— RECORDS PROVIDED —
• • • • • • •

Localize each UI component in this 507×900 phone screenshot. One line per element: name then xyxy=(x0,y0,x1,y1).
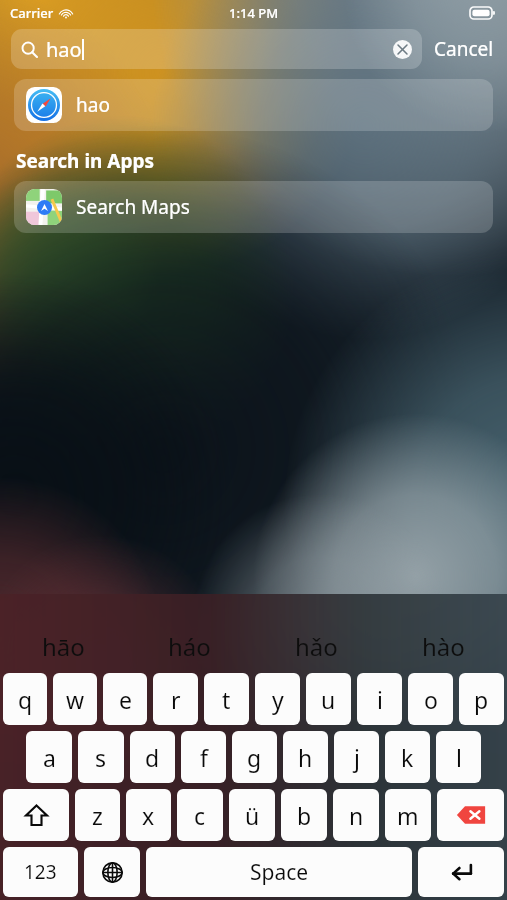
button[interactable]: hǎo xyxy=(253,623,380,670)
button[interactable]: x xyxy=(126,789,171,841)
staticText: x xyxy=(142,800,155,831)
staticText: a xyxy=(43,742,56,773)
button[interactable]: o xyxy=(408,673,453,725)
staticText: s xyxy=(95,742,107,773)
staticText: hao xyxy=(46,36,82,63)
button[interactable]: n xyxy=(333,789,379,841)
button[interactable]: hào xyxy=(380,623,507,670)
staticText: n xyxy=(349,800,364,831)
button[interactable]: t xyxy=(204,673,249,725)
staticText: d xyxy=(145,742,160,773)
staticText: j xyxy=(354,742,360,773)
button[interactable]: 123 xyxy=(3,847,78,897)
button[interactable]: h xyxy=(283,731,328,783)
staticText: hǎo xyxy=(295,630,338,663)
button[interactable]: Space xyxy=(146,847,412,897)
button[interactable]: Cancel xyxy=(432,30,496,68)
button[interactable]: Return xyxy=(418,847,504,897)
button[interactable]: m xyxy=(385,789,431,841)
staticText: 1:14 PM xyxy=(229,4,279,22)
staticText: e xyxy=(119,684,132,715)
button[interactable]: Next keyboard xyxy=(84,847,140,897)
button[interactable]: hāo xyxy=(0,623,126,670)
staticText: hāo xyxy=(42,630,85,663)
button[interactable]: i xyxy=(357,673,402,725)
button[interactable]: j xyxy=(334,731,379,783)
staticText: ü xyxy=(245,800,260,831)
staticText: p xyxy=(474,684,489,715)
button[interactable]: Shift xyxy=(3,789,69,841)
button[interactable]: c xyxy=(177,789,223,841)
button[interactable]: Delete xyxy=(437,789,504,841)
button[interactable]: d xyxy=(130,731,175,783)
button[interactable]: háo xyxy=(126,623,253,670)
staticText: q xyxy=(18,684,33,715)
button[interactable]: e xyxy=(103,673,147,725)
button[interactable]: p xyxy=(459,673,504,725)
button[interactable]: z xyxy=(75,789,120,841)
staticText: hao xyxy=(76,92,110,118)
staticText: h xyxy=(298,742,313,773)
button[interactable]: Clear text xyxy=(393,40,412,59)
staticText: c xyxy=(194,800,206,831)
staticText: i xyxy=(377,684,383,715)
staticText: t xyxy=(222,684,231,715)
staticText: b xyxy=(297,800,312,831)
button[interactable]: hao xyxy=(14,79,493,131)
staticText: o xyxy=(424,684,438,715)
staticText: 123 xyxy=(24,859,57,885)
staticText: z xyxy=(92,800,103,831)
staticText: Space xyxy=(250,858,309,887)
button[interactable]: Search Maps xyxy=(14,181,493,233)
staticText: w xyxy=(66,684,85,715)
button[interactable]: q xyxy=(3,673,47,725)
button[interactable]: ü xyxy=(229,789,275,841)
staticText: hào xyxy=(422,630,465,663)
staticText: u xyxy=(321,684,336,715)
button[interactable]: u xyxy=(306,673,351,725)
button[interactable]: f xyxy=(181,731,226,783)
button[interactable]: l xyxy=(436,731,481,783)
button[interactable]: s xyxy=(78,731,124,783)
button[interactable]: k xyxy=(385,731,430,783)
staticText: Search Maps xyxy=(76,194,190,220)
button[interactable]: r xyxy=(153,673,198,725)
staticText: y xyxy=(272,684,284,715)
staticText: háo xyxy=(168,630,211,663)
button[interactable]: y xyxy=(255,673,300,725)
staticText: g xyxy=(247,742,262,773)
staticText: Carrier xyxy=(10,4,54,22)
button[interactable]: b xyxy=(281,789,327,841)
button[interactable]: w xyxy=(53,673,97,725)
button[interactable]: g xyxy=(232,731,277,783)
button[interactable]: a xyxy=(26,731,72,783)
staticText: k xyxy=(401,742,414,773)
staticText: f xyxy=(200,742,208,773)
staticText: m xyxy=(397,800,419,831)
staticText: r xyxy=(171,684,181,715)
staticText: l xyxy=(456,742,462,773)
staticText: Cancel xyxy=(434,36,494,62)
button[interactable]: hao xyxy=(11,29,422,69)
staticText: Search in Apps xyxy=(16,148,155,174)
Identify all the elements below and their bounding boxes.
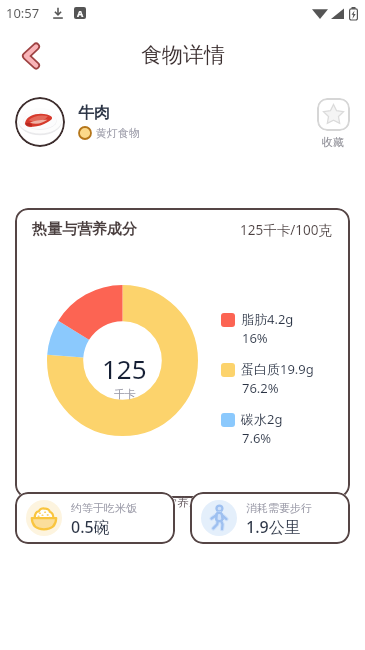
staticText: A — [77, 7, 84, 19]
staticText: 76.2% — [242, 379, 279, 397]
staticText: 脂肪4.2g — [241, 310, 294, 328]
staticText: 16% — [242, 329, 268, 347]
button[interactable]: Back — [9, 34, 53, 78]
staticText: 营养成分 — [165, 494, 213, 509]
button[interactable]: 收藏 — [308, 98, 358, 149]
staticText: 7.6% — [242, 429, 272, 447]
staticText: 约等于吃米饭 — [71, 501, 137, 515]
staticText: 收藏 — [322, 135, 344, 149]
staticText: 食物详情 — [141, 42, 225, 68]
staticText: 千卡 — [114, 387, 136, 401]
staticText: 牛肉 — [78, 103, 110, 123]
staticText: 碳水2g — [241, 410, 283, 428]
staticText: 蛋白质19.9g — [241, 360, 314, 378]
staticText: 黄灯食物 — [96, 126, 140, 140]
staticText: 125 — [102, 351, 147, 386]
staticText: 10:57 — [6, 4, 40, 22]
button[interactable]: 约等于吃米饭 — [15, 492, 175, 544]
staticText: 1.9公里 — [246, 516, 301, 538]
button[interactable]: 消耗需要步行 — [190, 492, 350, 544]
staticText: 热量与营养成分 — [32, 220, 137, 239]
staticText: 125千卡/100克 — [240, 221, 332, 239]
staticText: 消耗需要步行 — [246, 501, 312, 515]
staticText: 0.5碗 — [71, 516, 110, 538]
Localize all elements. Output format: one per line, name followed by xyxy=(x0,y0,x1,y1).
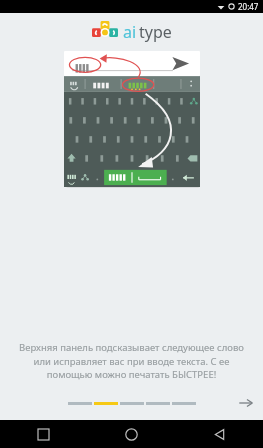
button[interactable]: Next xyxy=(235,394,257,412)
staticText: 20:47 xyxy=(238,1,259,12)
button[interactable]: Back xyxy=(175,420,263,448)
staticText: ai xyxy=(123,21,137,43)
staticText: Верхняя панель подсказывает следующее сл… xyxy=(12,341,251,380)
staticText: type xyxy=(139,21,172,43)
button[interactable]: Recent apps xyxy=(0,420,87,448)
button[interactable]: Home xyxy=(87,420,175,448)
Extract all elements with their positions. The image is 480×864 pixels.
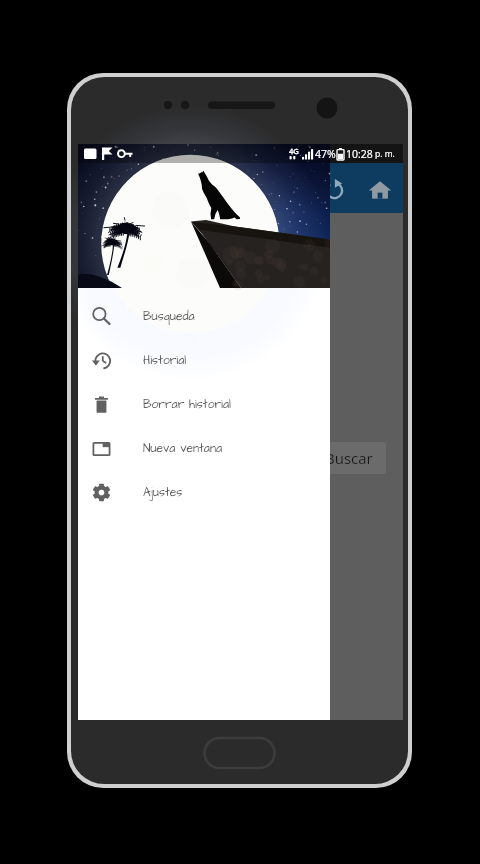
button[interactable]: Busqueda [78,294,330,338]
button[interactable]: Refresh [311,167,357,213]
staticText: Busqueda [143,308,195,325]
staticText: 4G [289,146,299,156]
staticText: 10:28 [346,147,373,161]
button[interactable]: Historial [78,338,330,382]
button[interactable]: Nueva ventana [78,426,330,470]
staticText: Nueva ventana [143,440,223,457]
button[interactable]: Ajustes [78,470,330,514]
staticText: 47% [315,147,336,161]
staticText: Borrar historial [143,396,231,413]
staticText: Buscar [325,448,373,468]
staticText: p. m. [375,148,395,160]
staticText: Historial [143,352,187,369]
staticText: Ajustes [143,484,183,501]
button[interactable]: Borrar historial [78,382,330,426]
button[interactable]: Buscar [312,442,386,474]
button[interactable]: Home [357,167,403,213]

• • • • • • •

— WHAT TO WORK ON —
Reprint the data verbatim, pictures excluded.

— EXERCISE OUTPUT —
Localize each UI component in this 507×900 phone screenshot. One line per element: name then xyxy=(x0,y0,x1,y1).
button[interactable]: hǎo xyxy=(253,623,380,670)
button[interactable]: x xyxy=(126,789,171,841)
staticText: x xyxy=(142,800,155,831)
staticText: a xyxy=(43,742,56,773)
button[interactable]: o xyxy=(408,673,453,725)
staticText: s xyxy=(95,742,107,773)
staticText: hao xyxy=(46,36,82,63)
button[interactable]: n xyxy=(333,789,379,841)
button[interactable]: hào xyxy=(380,623,507,670)
staticText: n xyxy=(349,800,364,831)
button[interactable]: t xyxy=(204,673,249,725)
staticText: d xyxy=(145,742,160,773)
staticText: j xyxy=(354,742,360,773)
button[interactable]: 123 xyxy=(3,847,78,897)
button[interactable]: h xyxy=(283,731,328,783)
staticText: hǎo xyxy=(295,630,338,663)
button[interactable]: Space xyxy=(146,847,412,897)
button[interactable]: Cancel xyxy=(432,30,496,68)
button[interactable]: Return xyxy=(418,847,504,897)
button[interactable]: m xyxy=(385,789,431,841)
staticText: 1:14 PM xyxy=(229,4,279,22)
staticText: e xyxy=(119,684,132,715)
button[interactable]: Next keyboard xyxy=(84,847,140,897)
button[interactable]: hāo xyxy=(0,623,126,670)
staticText: hāo xyxy=(42,630,85,663)
button[interactable]: i xyxy=(357,673,402,725)
button[interactable]: j xyxy=(334,731,379,783)
staticText: ü xyxy=(245,800,260,831)
staticText: p xyxy=(474,684,489,715)
button[interactable]: Shift xyxy=(3,789,69,841)
button[interactable]: c xyxy=(177,789,223,841)
button[interactable]: Delete xyxy=(437,789,504,841)
button[interactable]: d xyxy=(130,731,175,783)
button[interactable]: háo xyxy=(126,623,253,670)
staticText: q xyxy=(18,684,33,715)
button[interactable]: e xyxy=(103,673,147,725)
button[interactable]: p xyxy=(459,673,504,725)
button[interactable]: z xyxy=(75,789,120,841)
staticText: hao xyxy=(76,92,110,118)
staticText: h xyxy=(298,742,313,773)
button[interactable]: Clear text xyxy=(393,40,412,59)
staticText: c xyxy=(194,800,206,831)
staticText: i xyxy=(377,684,383,715)
staticText: t xyxy=(222,684,231,715)
staticText: b xyxy=(297,800,312,831)
button[interactable]: hao xyxy=(14,79,493,131)
staticText: o xyxy=(424,684,438,715)
staticText: 123 xyxy=(24,859,57,885)
staticText: z xyxy=(92,800,103,831)
staticText: Space xyxy=(250,858,309,887)
button[interactable]: Search Maps xyxy=(14,181,493,233)
staticText: w xyxy=(66,684,85,715)
button[interactable]: q xyxy=(3,673,47,725)
button[interactable]: ü xyxy=(229,789,275,841)
staticText: hào xyxy=(422,630,465,663)
staticText: u xyxy=(321,684,336,715)
button[interactable]: u xyxy=(306,673,351,725)
button[interactable]: f xyxy=(181,731,226,783)
button[interactable]: l xyxy=(436,731,481,783)
button[interactable]: s xyxy=(78,731,124,783)
button[interactable]: k xyxy=(385,731,430,783)
staticText: Search Maps xyxy=(76,194,190,220)
button[interactable]: r xyxy=(153,673,198,725)
staticText: y xyxy=(272,684,284,715)
staticText: háo xyxy=(168,630,211,663)
button[interactable]: y xyxy=(255,673,300,725)
staticText: g xyxy=(247,742,262,773)
staticText: Carrier xyxy=(10,4,54,22)
button[interactable]: b xyxy=(281,789,327,841)
button[interactable]: w xyxy=(53,673,97,725)
button[interactable]: g xyxy=(232,731,277,783)
button[interactable]: a xyxy=(26,731,72,783)
staticText: k xyxy=(401,742,414,773)
staticText: f xyxy=(200,742,208,773)
staticText: m xyxy=(397,800,419,831)
staticText: r xyxy=(171,684,181,715)
staticText: l xyxy=(456,742,462,773)
staticText: Cancel xyxy=(434,36,494,62)
button[interactable]: hao xyxy=(11,29,422,69)
staticText: Search in Apps xyxy=(16,148,155,174)
Identify all the elements below and their bounding boxes.
staticText: A — [77, 7, 84, 19]
staticText: 76.2% — [242, 379, 279, 397]
staticText: 脂肪4.2g — [241, 310, 294, 328]
staticText: 16% — [242, 329, 268, 347]
button[interactable]: Back — [9, 34, 53, 78]
staticText: 营养成分 — [165, 494, 213, 509]
button[interactable]: 收藏 — [308, 98, 358, 149]
staticText: 7.6% — [242, 429, 272, 447]
staticText: 约等于吃米饭 — [71, 501, 137, 515]
staticText: 收藏 — [322, 135, 344, 149]
staticText: 食物详情 — [141, 42, 225, 68]
staticText: 千卡 — [114, 387, 136, 401]
staticText: 牛肉 — [78, 103, 110, 123]
staticText: 碳水2g — [241, 410, 283, 428]
staticText: 蛋白质19.9g — [241, 360, 314, 378]
staticText: 黄灯食物 — [96, 126, 140, 140]
staticText: 125 — [102, 351, 147, 386]
staticText: 10:57 — [6, 4, 40, 22]
button[interactable]: 约等于吃米饭 — [15, 492, 175, 544]
staticText: 1.9公里 — [246, 516, 301, 538]
button[interactable]: 消耗需要步行 — [190, 492, 350, 544]
staticText: 热量与营养成分 — [32, 220, 137, 239]
staticText: 125千卡/100克 — [240, 221, 332, 239]
staticText: 消耗需要步行 — [246, 501, 312, 515]
staticText: 0.5碗 — [71, 516, 110, 538]
Localize all elements. Output format: one per line, name followed by xyxy=(x0,y0,x1,y1).
button[interactable]: Next xyxy=(235,394,257,412)
staticText: 20:47 xyxy=(238,1,259,12)
button[interactable]: Back xyxy=(175,420,263,448)
staticText: ai xyxy=(123,21,137,43)
staticText: Верхняя панель подсказывает следующее сл… xyxy=(12,341,251,380)
staticText: type xyxy=(139,21,172,43)
button[interactable]: Recent apps xyxy=(0,420,87,448)
button[interactable]: Home xyxy=(87,420,175,448)
Extract all elements with their positions. The image is 480×864 pixels.
button[interactable]: Busqueda [78,294,330,338]
button[interactable]: Refresh [311,167,357,213]
staticText: Busqueda [143,308,195,325]
staticText: 4G [289,146,299,156]
staticText: 10:28 [346,147,373,161]
button[interactable]: Historial [78,338,330,382]
button[interactable]: Nueva ventana [78,426,330,470]
staticText: Nueva ventana [143,440,223,457]
button[interactable]: Ajustes [78,470,330,514]
staticText: 47% [315,147,336,161]
staticText: Borrar historial [143,396,231,413]
staticText: Buscar [325,448,373,468]
staticText: p. m. [375,148,395,160]
staticText: Historial [143,352,187,369]
staticText: Ajustes [143,484,183,501]
button[interactable]: Borrar historial [78,382,330,426]
button[interactable]: Buscar [312,442,386,474]
button[interactable]: Home [357,167,403,213]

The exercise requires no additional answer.